→ **Task instructions**: The answer must be an exact copy of the entries below, with no images in it.

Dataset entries
/---
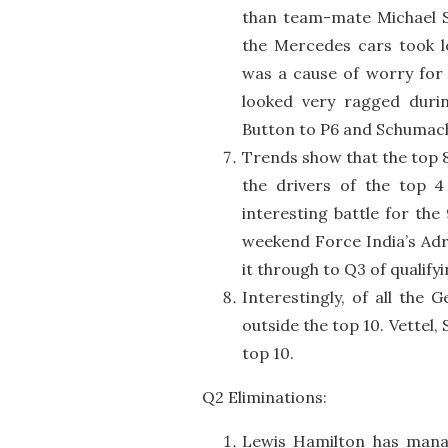
than team-mate Michael S
the Mercedes cars took lo
was a cause of worry for 
looked very ragged durin
Button to P6 and Schumach
Trends show that the top 8
the drivers of the top 
interesting battle for the 
weekend Force India’s Adri
it through to Q3 of qualifyi
Interestingly, of all the
outside the top 10. Vettel, 
top 10.
Q2 Eliminations:
Lewis Hamilton has manag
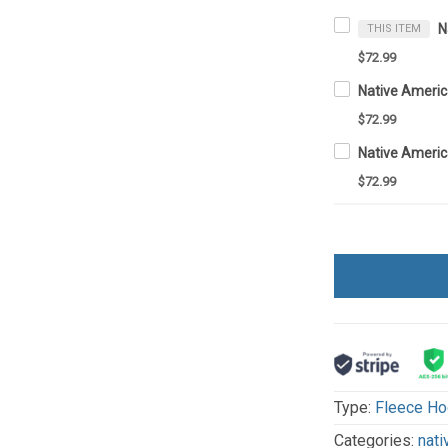
THIS ITEM
$72.99
$72.99
$72.99
Type:
Fleece Ho
Categories:
nati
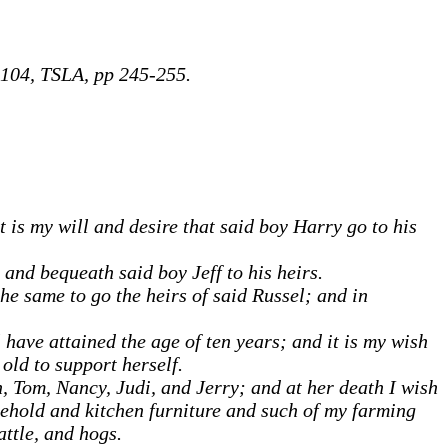
104, TSLA, pp 245-255.
 is my will and desire that said boy Harry go to his
 and bequeath said boy Jeff to his heirs.
the same to go the heirs of said Russel; and in
have attained the age of ten years; and it is my wish
old to support herself.
, Tom, Nancy, Judi, and Jerry; and at her death I wish
ehold and kitchen furniture and such of my farming
attle, and hogs.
\---
→ **Written solution**:
than team-mate Michael S
the Mercedes cars took lo
was a cause of worry for 
looked very ragged durin
Button to P6 and Schumach
Trends show that the top 8
the drivers of the top 
interesting battle for the 
weekend Force India’s Adri
it through to Q3 of qualifyi
Interestingly, of all the
outside the top 10. Vettel, 
top 10.
Q2 Eliminations:
Lewis Hamilton has manag
THIS ITEM
$72.99
$72.99
$72.99
Type:
Fleece Ho
Categories:
nati
104, TSLA, pp 245-255.
 is my will and desire that said boy Harry go to his
 and bequeath said boy Jeff to his heirs.
the same to go the heirs of said Russel; and in
have attained the age of ten years; and it is my wish
old to support herself.
, Tom, Nancy, Judi, and Jerry; and at her death I wish
ehold and kitchen furniture and such of my farming
attle, and hogs.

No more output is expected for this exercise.